## Data:

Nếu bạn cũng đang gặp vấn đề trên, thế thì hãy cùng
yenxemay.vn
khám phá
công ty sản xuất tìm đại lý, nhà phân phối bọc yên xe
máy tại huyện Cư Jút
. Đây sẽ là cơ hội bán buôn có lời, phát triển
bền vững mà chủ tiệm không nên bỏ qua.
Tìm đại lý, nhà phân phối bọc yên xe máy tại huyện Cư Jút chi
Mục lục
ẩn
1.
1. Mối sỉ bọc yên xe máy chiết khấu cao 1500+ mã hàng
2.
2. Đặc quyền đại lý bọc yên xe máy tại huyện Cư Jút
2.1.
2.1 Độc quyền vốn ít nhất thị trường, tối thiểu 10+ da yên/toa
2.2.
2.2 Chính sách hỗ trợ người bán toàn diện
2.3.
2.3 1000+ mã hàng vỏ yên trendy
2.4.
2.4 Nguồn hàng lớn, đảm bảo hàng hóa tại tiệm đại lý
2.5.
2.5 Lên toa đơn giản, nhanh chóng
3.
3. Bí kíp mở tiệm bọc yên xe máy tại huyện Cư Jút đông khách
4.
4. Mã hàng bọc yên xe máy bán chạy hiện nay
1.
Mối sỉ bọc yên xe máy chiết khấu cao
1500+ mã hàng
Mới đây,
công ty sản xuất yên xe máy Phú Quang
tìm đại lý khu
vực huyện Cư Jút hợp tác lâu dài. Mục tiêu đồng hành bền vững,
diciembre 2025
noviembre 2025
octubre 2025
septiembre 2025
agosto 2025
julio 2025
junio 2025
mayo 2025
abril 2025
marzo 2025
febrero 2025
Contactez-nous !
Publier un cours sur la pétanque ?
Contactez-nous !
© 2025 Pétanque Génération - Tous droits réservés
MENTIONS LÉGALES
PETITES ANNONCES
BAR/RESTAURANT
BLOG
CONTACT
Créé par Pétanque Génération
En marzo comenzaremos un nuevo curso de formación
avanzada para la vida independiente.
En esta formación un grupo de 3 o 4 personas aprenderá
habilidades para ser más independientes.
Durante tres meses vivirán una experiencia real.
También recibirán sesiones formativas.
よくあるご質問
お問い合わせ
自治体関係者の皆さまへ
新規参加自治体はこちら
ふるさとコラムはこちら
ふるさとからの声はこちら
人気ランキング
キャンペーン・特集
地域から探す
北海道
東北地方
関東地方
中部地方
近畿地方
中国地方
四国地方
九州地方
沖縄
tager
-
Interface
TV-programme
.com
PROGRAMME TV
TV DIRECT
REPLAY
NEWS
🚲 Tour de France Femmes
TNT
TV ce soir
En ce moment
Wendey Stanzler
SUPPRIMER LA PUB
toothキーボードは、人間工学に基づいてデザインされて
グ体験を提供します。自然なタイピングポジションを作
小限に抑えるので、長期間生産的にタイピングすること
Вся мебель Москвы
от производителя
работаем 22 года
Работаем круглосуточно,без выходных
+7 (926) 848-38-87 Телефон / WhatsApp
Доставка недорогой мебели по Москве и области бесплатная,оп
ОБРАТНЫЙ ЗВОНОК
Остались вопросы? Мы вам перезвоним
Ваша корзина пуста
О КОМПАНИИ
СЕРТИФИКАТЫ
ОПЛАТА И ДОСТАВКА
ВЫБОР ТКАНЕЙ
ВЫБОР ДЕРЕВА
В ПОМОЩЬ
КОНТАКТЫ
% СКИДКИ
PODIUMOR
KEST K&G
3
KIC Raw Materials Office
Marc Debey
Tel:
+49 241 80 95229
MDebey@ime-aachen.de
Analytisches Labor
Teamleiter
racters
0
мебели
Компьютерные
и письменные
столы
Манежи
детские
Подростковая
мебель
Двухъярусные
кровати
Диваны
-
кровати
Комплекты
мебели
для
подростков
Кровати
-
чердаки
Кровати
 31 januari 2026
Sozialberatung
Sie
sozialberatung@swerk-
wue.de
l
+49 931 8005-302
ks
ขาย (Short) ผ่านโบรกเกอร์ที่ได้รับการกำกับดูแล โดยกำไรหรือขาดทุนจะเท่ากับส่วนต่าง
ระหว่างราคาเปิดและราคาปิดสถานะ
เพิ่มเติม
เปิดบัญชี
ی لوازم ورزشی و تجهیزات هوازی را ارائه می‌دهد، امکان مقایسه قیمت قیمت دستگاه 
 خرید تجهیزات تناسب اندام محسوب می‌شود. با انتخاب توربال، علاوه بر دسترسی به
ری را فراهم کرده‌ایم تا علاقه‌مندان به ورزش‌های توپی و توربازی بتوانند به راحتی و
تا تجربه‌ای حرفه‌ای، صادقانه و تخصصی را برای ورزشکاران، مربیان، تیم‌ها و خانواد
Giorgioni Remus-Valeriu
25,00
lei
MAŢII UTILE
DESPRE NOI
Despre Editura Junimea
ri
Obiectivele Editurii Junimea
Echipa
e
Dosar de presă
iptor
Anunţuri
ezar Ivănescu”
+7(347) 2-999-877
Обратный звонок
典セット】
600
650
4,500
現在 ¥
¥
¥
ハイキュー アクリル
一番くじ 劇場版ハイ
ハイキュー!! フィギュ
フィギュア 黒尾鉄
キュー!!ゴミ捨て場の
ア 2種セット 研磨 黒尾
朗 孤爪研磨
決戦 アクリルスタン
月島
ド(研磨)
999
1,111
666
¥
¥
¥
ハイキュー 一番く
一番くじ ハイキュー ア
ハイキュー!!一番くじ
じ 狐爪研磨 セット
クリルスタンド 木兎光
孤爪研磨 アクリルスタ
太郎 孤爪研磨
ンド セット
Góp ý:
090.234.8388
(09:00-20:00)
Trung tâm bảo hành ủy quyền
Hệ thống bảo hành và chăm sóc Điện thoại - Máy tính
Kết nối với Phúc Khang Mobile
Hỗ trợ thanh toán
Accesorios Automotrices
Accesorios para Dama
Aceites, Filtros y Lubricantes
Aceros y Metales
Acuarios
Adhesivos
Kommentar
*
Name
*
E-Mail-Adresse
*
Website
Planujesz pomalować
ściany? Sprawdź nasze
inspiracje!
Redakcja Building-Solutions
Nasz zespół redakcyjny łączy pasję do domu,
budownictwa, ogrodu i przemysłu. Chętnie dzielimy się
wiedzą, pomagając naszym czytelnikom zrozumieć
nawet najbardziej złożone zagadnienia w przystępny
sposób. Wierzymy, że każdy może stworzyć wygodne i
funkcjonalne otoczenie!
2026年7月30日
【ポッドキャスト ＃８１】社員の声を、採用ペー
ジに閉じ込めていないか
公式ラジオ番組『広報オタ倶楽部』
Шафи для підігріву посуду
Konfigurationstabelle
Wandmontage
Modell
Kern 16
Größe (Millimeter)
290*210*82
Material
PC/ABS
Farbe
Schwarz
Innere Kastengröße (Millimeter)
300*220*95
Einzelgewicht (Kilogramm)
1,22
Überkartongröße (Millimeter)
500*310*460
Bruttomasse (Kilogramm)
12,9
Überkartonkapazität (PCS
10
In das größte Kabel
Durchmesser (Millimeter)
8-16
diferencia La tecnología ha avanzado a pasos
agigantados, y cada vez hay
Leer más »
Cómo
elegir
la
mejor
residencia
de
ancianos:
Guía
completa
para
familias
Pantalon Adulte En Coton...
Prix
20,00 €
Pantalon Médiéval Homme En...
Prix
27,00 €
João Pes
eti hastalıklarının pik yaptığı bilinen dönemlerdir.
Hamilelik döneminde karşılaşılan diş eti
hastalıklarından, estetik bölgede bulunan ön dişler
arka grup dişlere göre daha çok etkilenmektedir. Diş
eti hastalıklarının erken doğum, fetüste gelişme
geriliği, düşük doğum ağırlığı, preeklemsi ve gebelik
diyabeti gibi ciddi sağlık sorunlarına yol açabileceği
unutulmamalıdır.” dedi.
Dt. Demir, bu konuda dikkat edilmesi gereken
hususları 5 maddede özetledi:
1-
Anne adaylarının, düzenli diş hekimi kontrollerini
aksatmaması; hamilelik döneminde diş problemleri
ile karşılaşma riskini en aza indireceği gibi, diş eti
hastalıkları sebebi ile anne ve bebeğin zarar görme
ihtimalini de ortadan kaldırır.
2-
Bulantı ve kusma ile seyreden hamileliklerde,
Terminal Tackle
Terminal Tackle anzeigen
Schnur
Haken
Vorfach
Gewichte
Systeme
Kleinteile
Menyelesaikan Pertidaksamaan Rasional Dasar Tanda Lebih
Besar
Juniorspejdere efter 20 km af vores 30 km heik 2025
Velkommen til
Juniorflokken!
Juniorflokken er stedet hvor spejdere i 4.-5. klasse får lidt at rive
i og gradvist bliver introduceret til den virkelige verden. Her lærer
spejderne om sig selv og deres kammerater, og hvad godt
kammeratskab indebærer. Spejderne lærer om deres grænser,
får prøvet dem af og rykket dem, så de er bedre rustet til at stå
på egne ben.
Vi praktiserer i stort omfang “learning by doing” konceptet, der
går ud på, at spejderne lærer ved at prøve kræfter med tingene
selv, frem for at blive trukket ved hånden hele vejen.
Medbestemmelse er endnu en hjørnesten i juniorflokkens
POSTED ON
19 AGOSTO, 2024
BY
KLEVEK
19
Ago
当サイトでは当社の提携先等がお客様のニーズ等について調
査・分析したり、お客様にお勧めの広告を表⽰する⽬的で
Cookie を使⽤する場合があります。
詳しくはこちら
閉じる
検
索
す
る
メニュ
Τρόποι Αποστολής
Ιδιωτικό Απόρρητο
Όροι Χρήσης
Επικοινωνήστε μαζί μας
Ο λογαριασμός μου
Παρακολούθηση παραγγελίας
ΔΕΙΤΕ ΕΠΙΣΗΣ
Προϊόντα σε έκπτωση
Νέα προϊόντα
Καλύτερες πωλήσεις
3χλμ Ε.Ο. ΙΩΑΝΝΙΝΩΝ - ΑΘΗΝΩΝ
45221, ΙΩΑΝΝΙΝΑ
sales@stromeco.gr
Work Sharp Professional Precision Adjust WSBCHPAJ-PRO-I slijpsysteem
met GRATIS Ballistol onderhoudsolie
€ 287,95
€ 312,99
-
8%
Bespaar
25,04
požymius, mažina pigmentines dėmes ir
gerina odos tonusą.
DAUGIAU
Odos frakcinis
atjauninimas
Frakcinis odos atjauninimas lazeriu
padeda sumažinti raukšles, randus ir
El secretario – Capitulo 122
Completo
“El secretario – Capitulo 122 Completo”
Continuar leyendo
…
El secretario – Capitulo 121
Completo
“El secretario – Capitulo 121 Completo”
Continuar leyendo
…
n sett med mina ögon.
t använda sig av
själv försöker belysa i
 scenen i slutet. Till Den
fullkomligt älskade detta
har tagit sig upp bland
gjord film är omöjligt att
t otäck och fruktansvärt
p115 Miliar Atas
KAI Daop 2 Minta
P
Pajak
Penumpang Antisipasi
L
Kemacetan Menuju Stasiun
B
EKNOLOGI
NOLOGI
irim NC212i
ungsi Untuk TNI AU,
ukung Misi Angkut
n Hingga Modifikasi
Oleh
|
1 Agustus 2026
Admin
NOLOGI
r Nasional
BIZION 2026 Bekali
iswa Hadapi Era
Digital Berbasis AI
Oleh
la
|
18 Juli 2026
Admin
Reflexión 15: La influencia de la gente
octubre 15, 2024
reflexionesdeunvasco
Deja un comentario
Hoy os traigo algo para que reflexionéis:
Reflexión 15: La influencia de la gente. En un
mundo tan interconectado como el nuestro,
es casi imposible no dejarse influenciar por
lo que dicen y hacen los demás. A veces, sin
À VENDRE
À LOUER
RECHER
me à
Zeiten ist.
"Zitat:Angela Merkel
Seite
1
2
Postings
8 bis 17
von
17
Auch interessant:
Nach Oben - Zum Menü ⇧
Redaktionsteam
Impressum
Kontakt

## Exercise brief:
How many lines of the entries contain "atjauninimas"? Answer with a number alone.

## Exercise answer:
2